We were merry, all of us, for in the crisp air of late autumn flooded with sunlight, the fears and forebodings that had haunted us in those gloomy, firelit caves were forgotten. Moreover, the tramp of thousands of armed men and the excitement of coming battle thrilled our nerves.
Not for many a day had I seen Leo look so vigorous and happy. Of late he had grown somewhat thin and pale, probably from causes that I have suggested, but now his cheeks were red and his eyes shone bright again. Ayesha also seemed joyous, for the moods of this strange woman were as fickle as those of Nature’s self, and varied as a landscape varies under the sunshine or the shadow. Now she was noon and now dark night; now dawn, now evening, and now thoughts came and went in the blue depths of her eyes like vapours wafted across the summer sky, and in the press of them her sweet face changed and shimmered as broken water shimmers beneath the beaming stars.

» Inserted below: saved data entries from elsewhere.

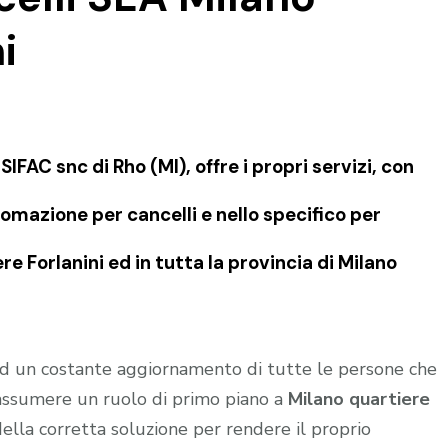
i
FAC snc di Rho (MI), offre i propri servizi, con
omazione per cancelli e nello specifico per
e Forlanini ed in tutta la provincia di Milano
 ed un costante aggiornamento di tutte le persone che
 assumere un ruolo di primo piano a
Milano quartiere
ella corretta soluzione per rendere il proprio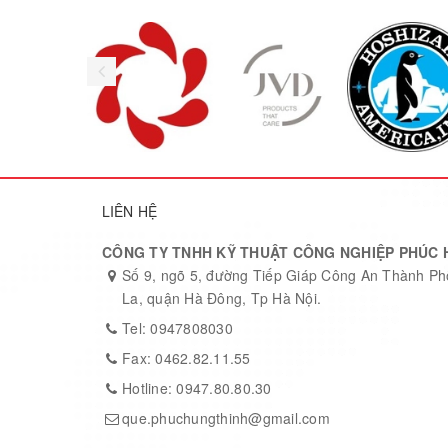
hay bếp nướng.
• Tủ hoạt động tốt nhất trong môi trường n
• Hạn chế dùng chung ổ cắm với thiết bị kh
• Xếp đồ bảo quản bên trong hợp lý tránh g
• Tùy vào lượng thực phẩm trữ đông để điề
• Vệ sinh tủ định kỳ, chú ý rã đông và xả 
LIÊN HỆ
• Tránh đặt vật nặng lên đầu tủ.
CÔNG TY TNHH KỸ THUẬT CÔNG NGHIỆP PHÚC 
Thông số kỹ thuật của bàn mát:
Số 9, ngõ 5, đường Tiếp Giáp Công An Thành P
La, quận Hà Đông, Tp Hà Nội.
Model
Tel: 0947808030
Trọng lượng
Fax: 0462.82.11.55
Kích thước
Hotline: 0947.80.80.30
que.phuchungthinh@gmail.com
Dải nhiệt độ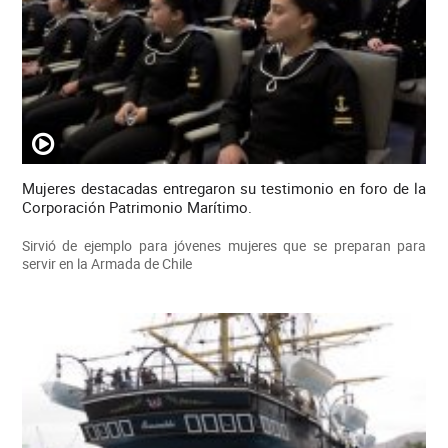
Mujeres destacadas entregaron su testimonio en foro de la
Corporación Patrimonio Marítimo.
Sirvió de ejemplo para jóvenes mujeres que se preparan para
servir en la Armada de Chile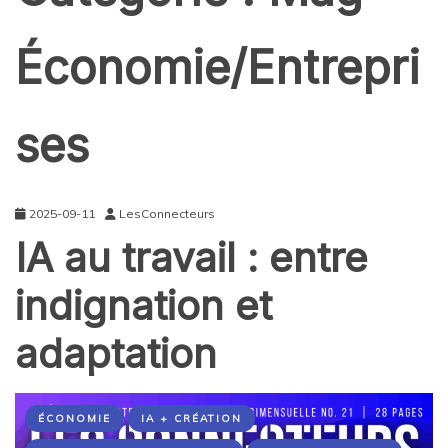
Économie/Entrepri
ses
2025-09-11
LesConnecteurs
IA au travail : entre
indignation et
adaptation
ÉCONOMIE
IA + CRÉATION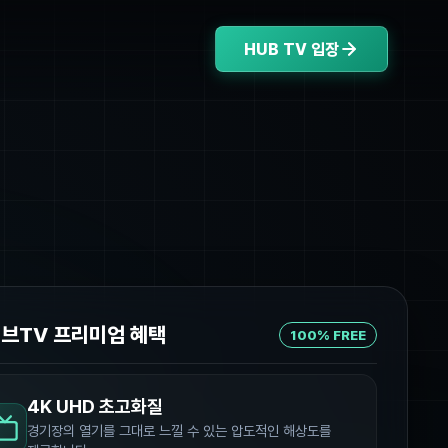
HUB TV 입장
허브TV 프리미엄 혜택
100% FREE
4K UHD 초고화질
경기장의 열기를 그대로 느낄 수 있는 압도적인 해상도를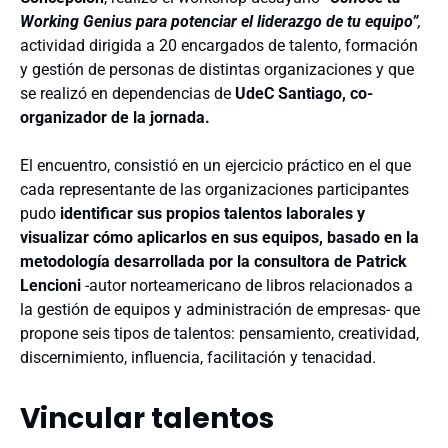
Working Genius para potenciar el liderazgo de tu equipo”
,
actividad dirigida a 20 encargados de talento, formación
y gestión de personas de distintas organizaciones y que
se realizó en dependencias de
UdeC Santiago, co-
organizador de la jornada.
El encuentro, consistió en un ejercicio práctico en el que
cada representante de las organizaciones participantes
pudo
identificar sus propios talentos laborales y
visualizar cómo aplicarlos en sus equipos, basado en la
metodología desarrollada por la consultora de Patrick
Lencioni
-autor norteamericano de libros relacionados a
la gestión de equipos y administración de empresas- que
propone seis tipos de talentos: pensamiento, creatividad,
discernimiento, influencia, facilitación y tenacidad.
Vincular talentos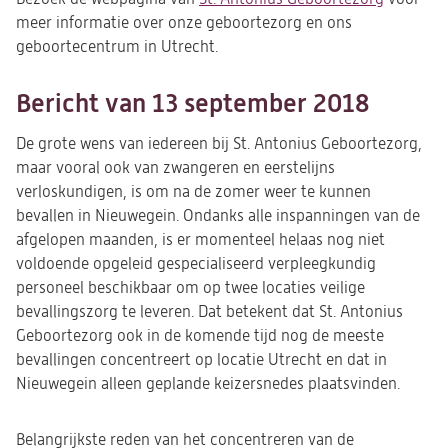
meer informatie over onze geboortezorg en ons
geboortecentrum in Utrecht.
Bericht van 13 september 2018
De grote wens van iedereen bij St. Antonius Geboortezorg,
maar vooral ook van zwangeren en eerstelijns
verloskundigen, is om na de zomer weer te kunnen
bevallen in Nieuwegein. Ondanks alle inspanningen van de
afgelopen maanden, is er momenteel helaas nog niet
voldoende opgeleid gespecialiseerd verpleegkundig
personeel beschikbaar om op twee locaties veilige
bevallingszorg te leveren. Dat betekent dat St. Antonius
Geboortezorg ook in de komende tijd nog de meeste
bevallingen concentreert op locatie Utrecht en dat in
Nieuwegein alleen geplande keizersnedes plaatsvinden.
Belangrijkste reden van het concentreren van de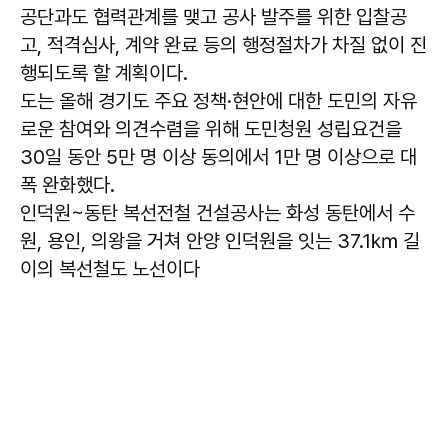
공단과도 협력관계를 맺고 공사 발주를 위한 입찰공
고, 적격심사, 계약 완료 등의 행정절차가 차질 없이 진
행되도록 할 계획이다.
도는 올해 경기도 주요 정책·현안에 대한 도민의 자유
로운 참여와 의견수렴을 위해 도민청원 성립요건을
30일 동안 5만 명 이상 동의에서 1만 명 이상으로 대
폭 완화했다.
인덕원~동탄 복선전철 건설공사는 화성 동탄에서 수
원, 용인, 의왕을 거쳐 안양 인덕원을 잇는 37.1㎞ 길
이의 복선철도 노선이다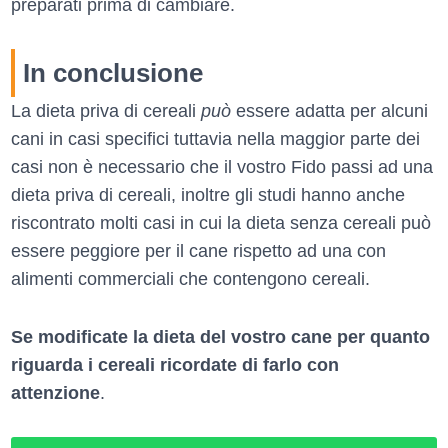
preparati prima di cambiare.
In conclusione
La dieta priva di cereali
può
essere adatta per alcuni
cani in casi specifici tuttavia nella maggior parte dei
casi non è necessario che il vostro Fido passi ad una
dieta priva di cereali, inoltre gli studi hanno anche
riscontrato molti casi in cui la dieta senza cereali può
essere peggiore per il cane rispetto ad una con
alimenti commerciali che contengono cereali.
Se modificate la dieta del vostro cane per quanto
riguarda i cereali ricordate di farlo con
attenzione
.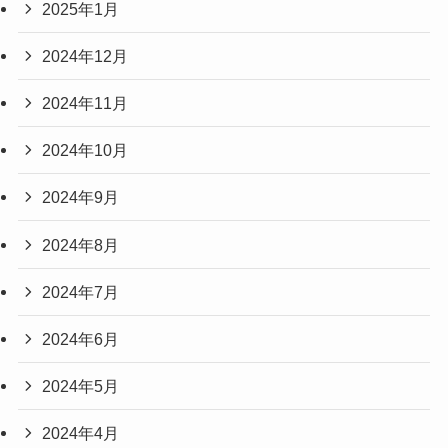
2025年1月
2024年12月
2024年11月
2024年10月
2024年9月
2024年8月
2024年7月
2024年6月
2024年5月
2024年4月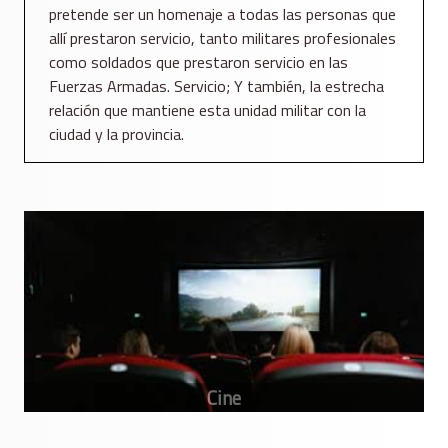
pretende ser un homenaje a todas las personas que
allí prestaron servicio, tanto militares profesionales
como soldados que prestaron servicio en las
Fuerzas Armadas. Servicio; Y también, la estrecha
relación que mantiene esta unidad militar con la
ciudad y la provincia.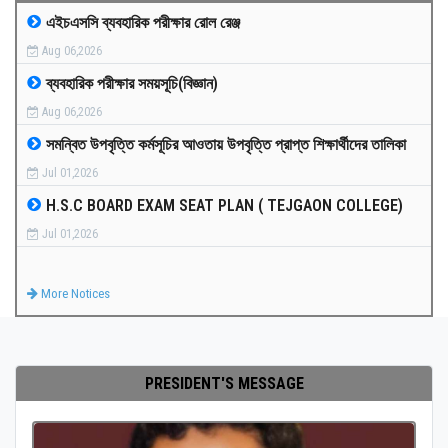
এইচএসসি ব্যবহারিক পরীক্ষার রোল রেঞ্জ
MEDIA
Aug 06,2026
ব্যবহারিক পরীক্ষার সময়সূচি(বিজ্ঞান)
PAYMENT
Aug 06,2026
সমন্বিত উপবৃত্তি কর্মসূচির আওতায় উপবৃত্তি প্রাপ্ত শিক্ষার্থীদের তালিকা
CO-CURRICULUM
Jul 01,2026
H.S.C BOARD EXAM SEAT PLAN ( TEJGAON COLLEGE)
RESULTS
Jul 01,2026
ONLINE ADMISSION
More Notices
CONTACT
PRESIDENT'S MESSAGE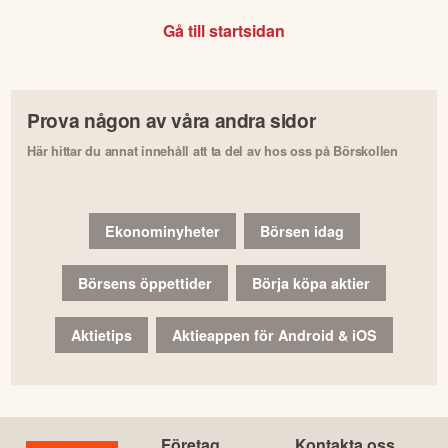
Gå till startsidan
Prova någon av våra andra sidor
Här hittar du annat innehåll att ta del av hos oss på Börskollen
Ekonominyheter
Börsen idag
Börsens öppettider
Börja köpa aktier
Aktietips
Aktieappen för Android & iOS
Företag
Kontakta oss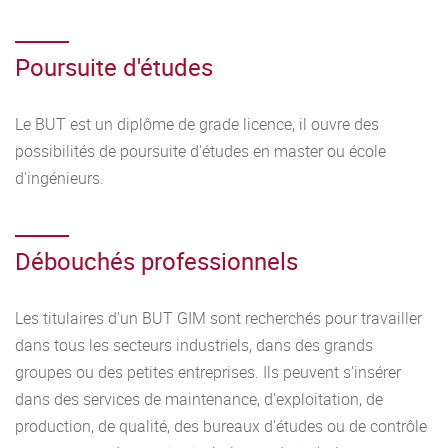
- Avoir l'esprit d'équipe et savoir s'intégrer dans les
travaux de groupe via les projets et les travaux
Poursuite d'études
pratiques,
- Avoir le sens pratique, être attentif et rigoureux,
- Montrer sa motivation pour les matières scientifiques
Le BUT est un diplôme de grade licence, il ouvre des
et technologiques,
possibilités de poursuite d'études en master ou école
- Être prêt à s'impliquer et s'organiser dans ses études
d'ingénieurs.
pour fournir le travail nécessaire à sa réussite en
autonomie.
Débouchés professionnels
Les titulaires d'un BUT GIM sont recherchés pour travailler
dans tous les secteurs industriels, dans des grands
groupes ou des petites entreprises. Ils peuvent s'insérer
dans des services de maintenance, d'exploitation, de
production, de qualité, des bureaux d'études ou de contrôle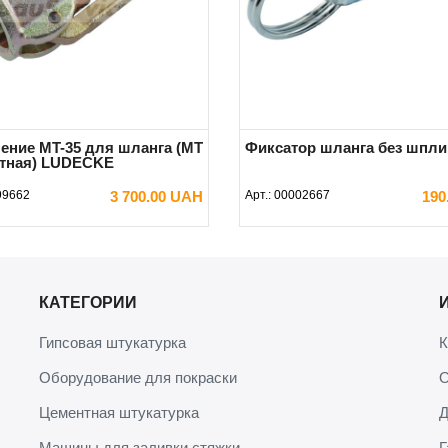
ение MT-35 для шланга (MT
Фиксатор шланга без шпли
тная) LUDECKE
99662
3 700.00 UAH
Арт.:
00002667
190
В КОРЗИНУ
В КОРЗИНУ
КАТЕГОРИИ
Гипсовая штукатурка
К
Оборудование для покраски
О
Цементная штукатурка
Д
Машины для заливки стяжки
Г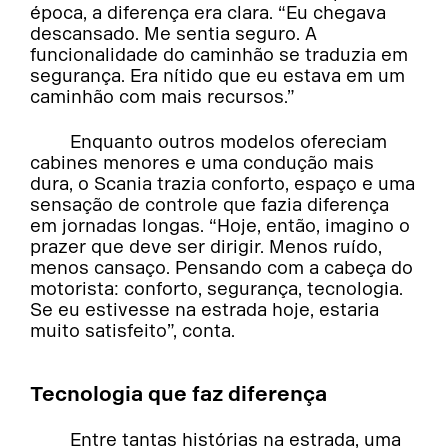
época, a diferença era clara. “Eu chegava
descansado. Me sentia seguro. A
funcionalidade do caminhão se traduzia em
segurança. Era nítido que eu estava em um
caminhão com mais recursos.”
Enquanto outros modelos ofereciam
cabines menores e uma condução mais
dura, o Scania trazia conforto, espaço e uma
sensação de controle que fazia diferença
em jornadas longas. “Hoje, então, imagino o
prazer que deve ser dirigir. Menos ruído,
menos cansaço. Pensando com a cabeça do
motorista: conforto, segurança, tecnologia.
Se eu estivesse na estrada hoje, estaria
muito satisfeito”, conta.
Tecnologia que faz diferença
Entre tantas histórias na estrada, uma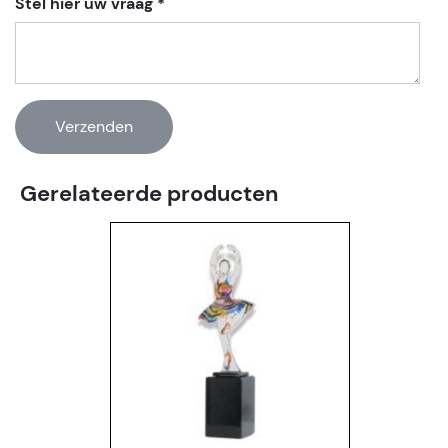
Stel hier uw vraag *
Gerelateerde producten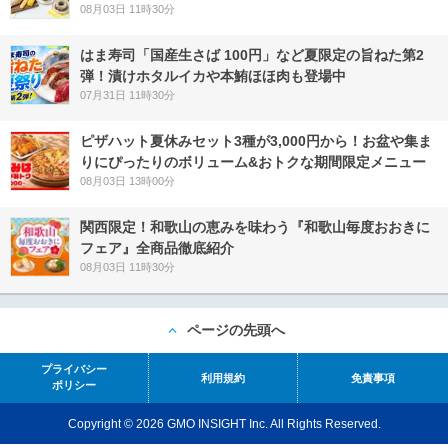
08月03日 11時30分
はま寿司「国産生さば 100円」など夏限定の旨ねた第2
弾！漬けホタルイカや本鮪ほほ肉も登場中
07月31日 11時30分
ピザハット夏休みセット3種が3,000円から！お盆や集ま
りにぴったりのボリューム&おトクな期間限定メニュー
08月03日 13時00分
関西限定！和歌山の恵みを味わう『和歌山毎度おおきに
フェア』全商品徹底紹介
08月03日 11時30分
ページの先頭へ
プライバシー
利用規約
免責事項
ポリシー
Copyright © 2026 GMO INSIGHT Inc. All Rights Reserved.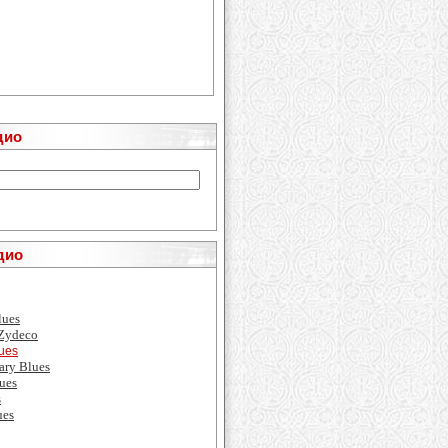
дио
дио
lues
 Zydeco
ues
ary Blues
ues
s
ues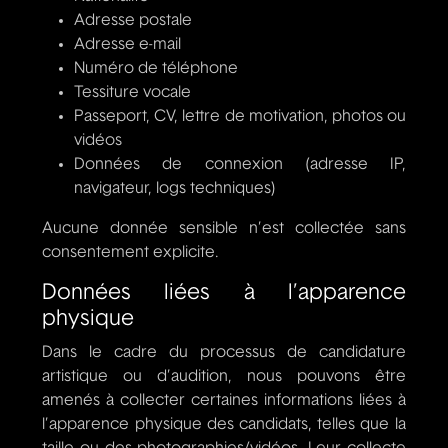
Adresse postale
Adresse e-mail
Numéro de téléphone
Tessiture vocale
Passeport, CV, lettre de motivation, photos ou
vidéos
Données de connexion (adresse IP,
navigateur, logs techniques)
Aucune donnée sensible n’est collectée sans
consentement explicite.
Données liées à l’apparence
physique
Dans le cadre du processus de candidature
artistique ou d’audition, nous pouvons être
amenés à collecter certaines informations liées à
l’apparence physique des candidats, telles que la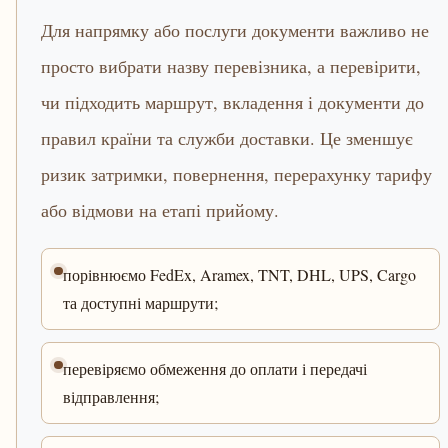
Для напрямку або послуги документи важливо не
просто вибрати назву перевізника, а перевірити,
чи підходить маршрут, вкладення і документи до
правил країни та служби доставки. Це зменшує
ризик затримки, повернення, перерахунку тарифу
або відмови на етапі прийому.
порівнюємо FedEx, Aramex, TNT, DHL, UPS, Cargo
та доступні маршрути;
перевіряємо обмеження до оплати і передачі
відправлення;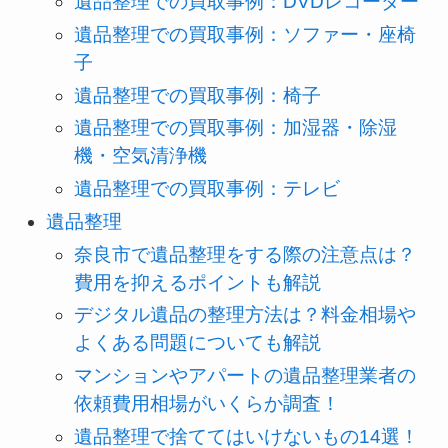
遺品整理での買取事例：DVDレコーダー
遺品整理での買取事例：ソファー・座椅
子
遺品整理での買取事例：椅子
遺品整理での買取事例：加湿器・除湿
機・空気清浄機
遺品整理での買取事例：テレビ
遺品整理
奈良市で遺品整理をする際の注意点は？
費用を抑えるポイントも解説
デジタル遺品の整理方法は？料金相場や
よくある問題についても解説
マンションやアパートの遺品整理業者の
依頼費用相場がいくらか調査！
遺品整理で捨ててはいけないもの14選！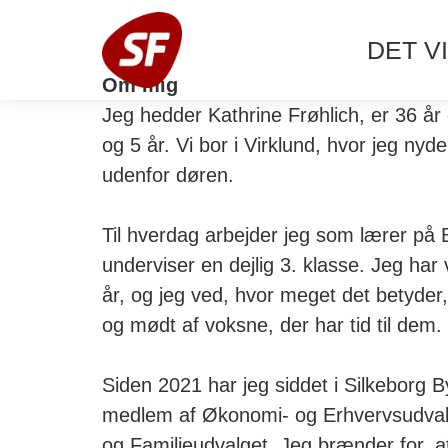
DET VI
Om mig
Jeg hedder Kathrine Frøhlich, er 36 år 
og 5 år. Vi bor i Virklund, hvor jeg nyd
udenfor døren.
Til hverdag arbejder jeg som lærer på B
underviser en dejlig 3. klasse. Jeg har
år, og jeg ved, hvor meget det betyder, 
og mødt af voksne, der har tid til dem.
Siden 2021 har jeg siddet i Silkeborg B
medlem af Økonomi- og Erhvervsudvalg
og Familieudvalget. Jeg brænder for, 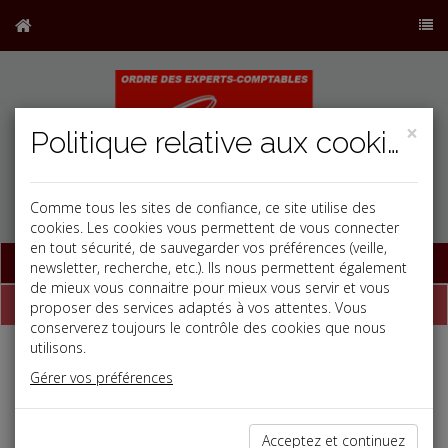
×
Politique relative aux cookies
Comme tous les sites de confiance, ce site utilise des
cookies. Les cookies vous permettent de vous connecter
en tout sécurité, de sauvegarder vos préférences (veille,
Base documentaire
newsletter, recherche, etc.). Ils nous permettent également
de mieux vous connaitre pour mieux vous servir et vous
Dépêches
proposer des services adaptés à vos attentes. Vous
conserverez toujours le contrôle des cookies que nous
utilisons.
Liste des dernières dépêches
Gérer vos préférences
Vie des affaires
Acceptez et continuez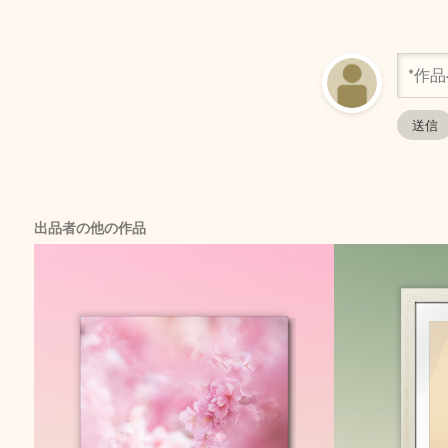
出品者の他の作品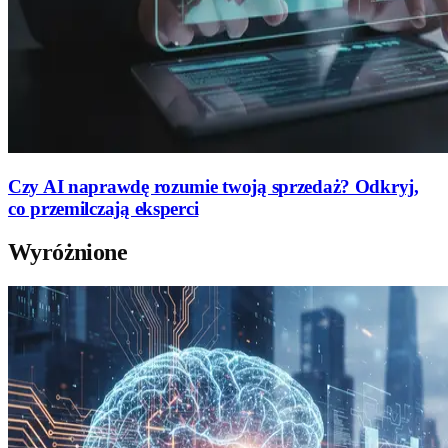
Czy AI naprawdę rozumie twoją sprzedaż? Odkryj,
co przemilczają eksperci
Wyróżnione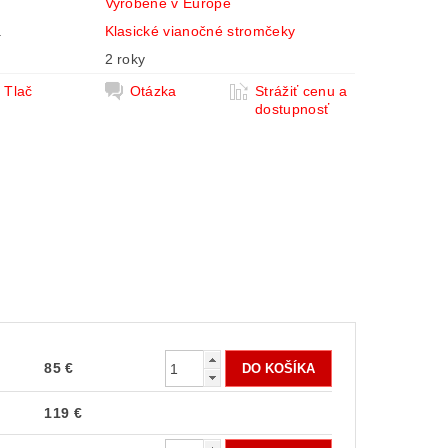
Vyrobené v Európe
a
Klasické vianočné stromčeky
2 roky
Tlač
Otázka
Strážiť cenu a
dostupnosť
85 €
119 €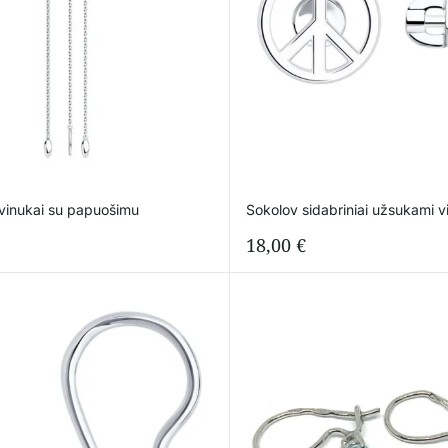
 vinukai su papuošimu
Sokolov sidabriniai užsukami v
18,00
€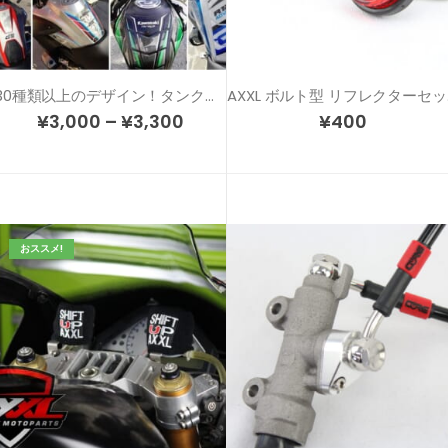
30種類以上のデザイン！タンクのドレスアップ＆傷防止！カスタム タンクパッド
AX
¥
3,000
–
¥
3,300
¥
400
おススメ!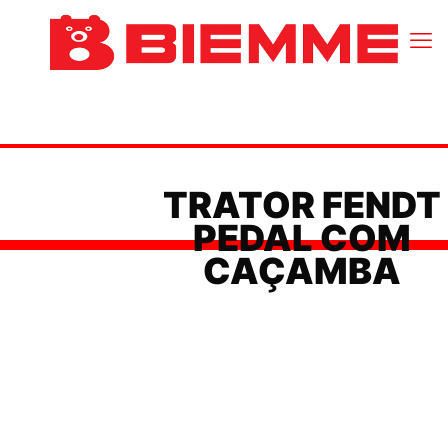
TRATOR FENDT
PEDAL COM
CAÇAMBA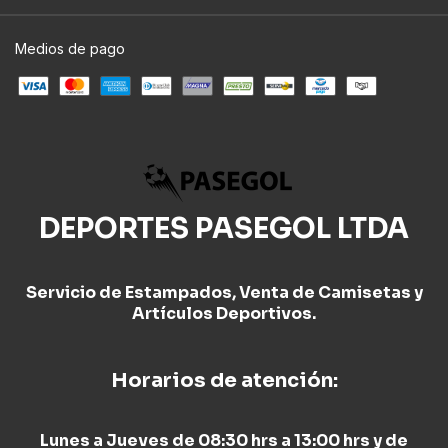
Medios de pago
DEPORTES PASEGOL LTDA
Servicio de Estampados, Venta de Camisetas y
Artículos Deportivos.
Horarios de atención:
Lunes a Jueves de 08:30 hrs a 13:00 hrs y de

“Too long,” she said, with a little thrilling laugh, “have I been shut in the bowels of sombre mountains, accompanied only by mutes and savages or by melancholy, chanting priests, and now I am glad to look upon the world again. How beautiful are the snows above, and the brown slopes below, and the broad plains beyond that roll away to those bordering hills! How glorious is the sun, eternal as myself; how sweet the keen air of heaven.
“Believe me, Leo, more than twenty centuries have gone by since I was seated on a steed, and yet thou seest I have not forgot my horsemanship, though this beast cannot match those Arabs that I rode in the wide deserts of Arabia. Oh! I remember how at my father’s side I galloped down to war against the marauding Bedouins, and how with my own hand I speared their chieftain and made him cry for mercy. One day I will tell thee of that father of mine, for I was his darling, and though we have been long apart, I hold his memory dear and look forward to our meeting.
“See, yonder is the mouth of that gorge where lived the cat- worshipping sorcerer, who would have murdered both of you because thou, Leo, didst throw his familiar to the fire. It is strange, but several of the tribes of this Mountain and of the lands behind it make cats their gods or divine by means of them. I think that the first Rassen, the general of Alexander, must have brought the practice here from Egypt. Of this Macedonian Alexander I could tell thee much, for he was almost a contemporary of mine, and when I last was born the world still rang with the fame of his great deeds.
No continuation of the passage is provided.